Fukushima Symposium 2013 – Steven Starr says: “Long lived radio-nuclides such as Cesium 137 are something new to us as a species. Although they are invisible to our senses they are millions of times more poisonous than most of the common poisons we are familiar with. They emit radiation, invisible forms of matter and energy, that we might compare to fire. It’s not a fire that can be scattered of suffocated because it burns at the atomic level, it comes from the disintegration of single atoms”.
Starr gives an update as to what people in Japan are facing now and into the future. He explains how Cesium 137 is created in the Nuclear Power Plant and how it disperses and continues to move. How it enters the body, mainly via contaminated food, and bio-accumulates in humans, plants and animals. He refers to studies of the Chernobyl disaster and lists the organs affected and the diseases caused by Cesium 137. He takes issue with regulations that set unacceptably low exposure standards and ignore the added danger from Cesium 137 that lodges inside the body and creates a long active source of exposure.

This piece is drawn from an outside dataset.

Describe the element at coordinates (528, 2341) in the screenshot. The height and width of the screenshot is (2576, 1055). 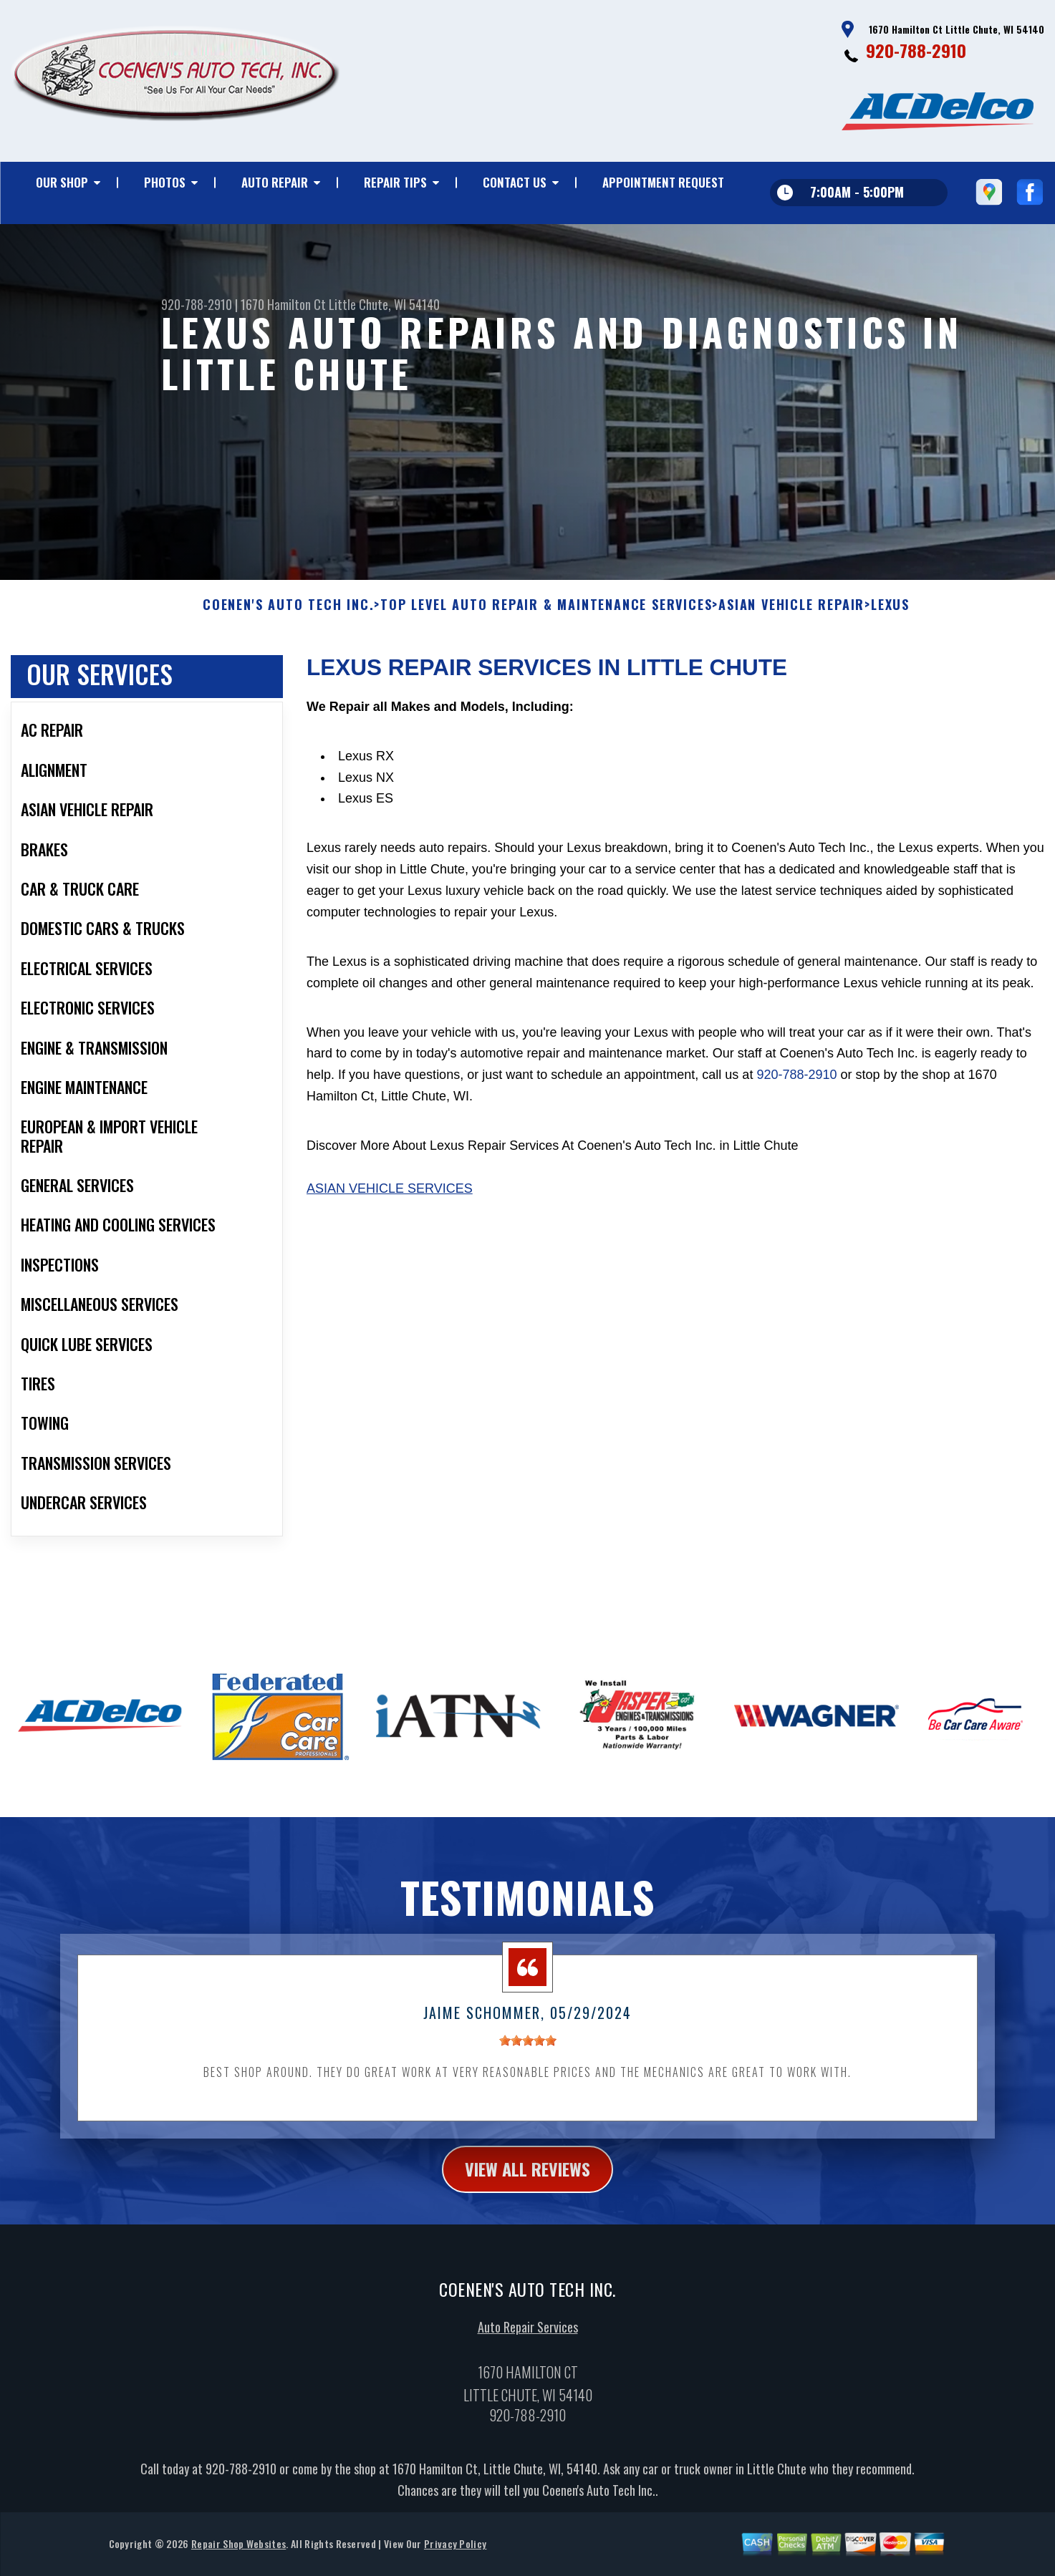 I see `Auto Repair Services` at that location.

Starr is Senior Scientist with Physicians for Social Responsibility, and Clinical Laboratory Science Program Director at the University of Missouri. He was recorded on March 11, 2013 at the New York Academy of Medicine. The Fukushima Symposium presented two days of medicine, environmental science and nuclear engineering related to the disaster at Fukushima Daiichi. The Helen Caldicott Foundation organized the event, cosponsored by Physicians for Social Responsibility.